An image of myself culled from a dream dreamt long ago seems suddenly right and brings me peace and restores my soul to a measure of what it’s meant to be.
In the dream I stood tall and straight arms outstretched fingers reaching starbursts bursting from my heart. And from my forehead grew a tree mighty and strong of oak, I think, and spreading crown.
This vision, long forgotten, sent from the Goddess herself, returns to me unbidden a soothing balm for uncertainty.
Green hills roll and farmers’ fields stretch
side by side with fingers of forested tracts,
an ebb and flow of fertile terrain.
New leaves stain the trees,
pale silk over naked shoulders.
Mist diffuses the clouded light,
enshrouds the slumbering knolls.
The ambience settles behind my eyes
and cozies around my heart.
Cool drizzle freckles my skin and curls my hair.
I feel content.
Sitting by the roasty fire basking in its cozy warmth, a pause in the day’s activities allows a moment of reflection.
Grocery shopping, heavy lifting and carrying up and down endless stairs, sheet-changing and laundry and shoveling snow echo in my aching back, then ease into a crackle as I settle on the couch.
It’s late, almost bedtime. My son winds down with his usual burst of nighttime activity. In the background drones the TV, and in the flickering dimness glow the softly colored tree-lights.
It’s because of moments like this, when all of life’s contentment unfolds in my soul with spreading wings of comfort, I almost don’t mind that, after my son drifts off into sleep (and before I can drift off into my book), I still have to wrap the presents.
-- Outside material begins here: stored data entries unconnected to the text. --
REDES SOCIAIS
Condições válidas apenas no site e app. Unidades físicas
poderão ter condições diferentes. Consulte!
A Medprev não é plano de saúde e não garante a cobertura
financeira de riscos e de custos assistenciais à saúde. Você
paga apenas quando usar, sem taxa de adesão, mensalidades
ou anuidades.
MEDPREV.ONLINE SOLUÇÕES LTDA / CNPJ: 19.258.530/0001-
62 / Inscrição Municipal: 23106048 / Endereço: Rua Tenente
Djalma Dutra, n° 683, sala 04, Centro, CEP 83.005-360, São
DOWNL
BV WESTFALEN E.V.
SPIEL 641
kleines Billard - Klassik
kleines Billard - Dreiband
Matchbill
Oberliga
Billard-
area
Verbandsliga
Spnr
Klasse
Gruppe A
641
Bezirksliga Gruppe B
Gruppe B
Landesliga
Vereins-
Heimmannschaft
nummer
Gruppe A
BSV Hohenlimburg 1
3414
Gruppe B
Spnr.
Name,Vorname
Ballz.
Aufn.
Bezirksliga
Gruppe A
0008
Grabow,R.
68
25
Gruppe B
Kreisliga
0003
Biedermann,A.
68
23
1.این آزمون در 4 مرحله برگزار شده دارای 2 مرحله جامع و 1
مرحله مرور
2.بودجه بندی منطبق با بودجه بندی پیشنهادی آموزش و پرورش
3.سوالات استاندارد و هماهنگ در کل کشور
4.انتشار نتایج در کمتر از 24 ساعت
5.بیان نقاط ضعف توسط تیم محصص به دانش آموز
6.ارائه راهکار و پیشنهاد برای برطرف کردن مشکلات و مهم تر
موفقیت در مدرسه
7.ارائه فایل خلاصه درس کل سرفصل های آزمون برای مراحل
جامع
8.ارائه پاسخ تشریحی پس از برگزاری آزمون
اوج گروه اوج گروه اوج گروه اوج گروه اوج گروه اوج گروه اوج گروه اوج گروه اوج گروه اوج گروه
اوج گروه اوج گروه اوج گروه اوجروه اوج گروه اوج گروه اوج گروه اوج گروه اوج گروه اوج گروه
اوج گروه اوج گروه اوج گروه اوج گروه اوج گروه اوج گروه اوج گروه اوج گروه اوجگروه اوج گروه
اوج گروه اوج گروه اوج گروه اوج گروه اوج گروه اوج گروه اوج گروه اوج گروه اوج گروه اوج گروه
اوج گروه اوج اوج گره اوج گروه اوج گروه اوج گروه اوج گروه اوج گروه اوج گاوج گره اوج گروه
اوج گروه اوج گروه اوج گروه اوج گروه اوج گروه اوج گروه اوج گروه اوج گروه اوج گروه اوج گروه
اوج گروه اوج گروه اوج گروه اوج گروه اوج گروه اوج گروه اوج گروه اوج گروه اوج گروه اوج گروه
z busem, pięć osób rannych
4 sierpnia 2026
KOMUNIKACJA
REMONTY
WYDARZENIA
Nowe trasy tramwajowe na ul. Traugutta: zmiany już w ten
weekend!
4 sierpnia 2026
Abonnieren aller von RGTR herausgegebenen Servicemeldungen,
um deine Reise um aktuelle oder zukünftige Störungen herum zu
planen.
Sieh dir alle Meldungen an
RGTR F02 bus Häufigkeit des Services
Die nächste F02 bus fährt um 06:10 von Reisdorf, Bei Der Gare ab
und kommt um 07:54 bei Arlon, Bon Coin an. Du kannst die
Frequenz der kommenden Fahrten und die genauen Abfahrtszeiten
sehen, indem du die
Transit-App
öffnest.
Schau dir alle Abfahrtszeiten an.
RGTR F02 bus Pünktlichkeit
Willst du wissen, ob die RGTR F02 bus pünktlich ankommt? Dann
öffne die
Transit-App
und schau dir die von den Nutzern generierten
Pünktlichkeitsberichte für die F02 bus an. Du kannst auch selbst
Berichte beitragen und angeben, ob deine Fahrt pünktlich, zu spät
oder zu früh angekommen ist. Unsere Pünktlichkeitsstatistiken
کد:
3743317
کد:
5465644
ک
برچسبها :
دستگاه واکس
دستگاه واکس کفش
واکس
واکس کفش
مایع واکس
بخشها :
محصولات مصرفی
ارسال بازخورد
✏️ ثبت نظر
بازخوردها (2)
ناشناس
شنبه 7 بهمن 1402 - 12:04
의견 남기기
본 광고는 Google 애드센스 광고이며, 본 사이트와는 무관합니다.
Under thick foliage, small stone steps wind their way down the hill to the water their coats of moss cool and moist shield the rocks from my sight until it’s much too late.
My foot slides down I go with a shriek that cuts the air and echoes far across the valley rough and tumble bouncing and jouncing praying hard that no one hears or sees me.
I test my limbs and listen close for creaks and cracks my butt hurts but not as much as my pride I start again down the hill but this time I avoid the slippery mossy stairway.
Oh, Bridge,
tell me your stories
of feet that tread your ribs
across peaceful chattering water
that laughs and plays
over rocks and roots and fish.
Tell me of giggling children
walking hand in hand
pointing and pounding,
scaring minnows from your shadow
as they trample
one side to the other.
Tell me of lovers
leaning across your rail
and into each other’s bodies
smiling at the pair of ducks
wading warily near their nest
beneath your sheltering belly.
Tell me of the weary
whose souls bear scars
of love and death and sorrow
who sigh heavily
upon broken dreams
while pondering silvery depths.
Tell me of the aged
with deeply carved planes
and backs bowed
by the burden of living,
as your bowed spine
bears their weary weight.
Aches radiate from deep within the marrow of my bones-- phalanges, metatarsals, tibia phlanages, metacarpals, radius right big toe right thumb. My body speaks with the rain.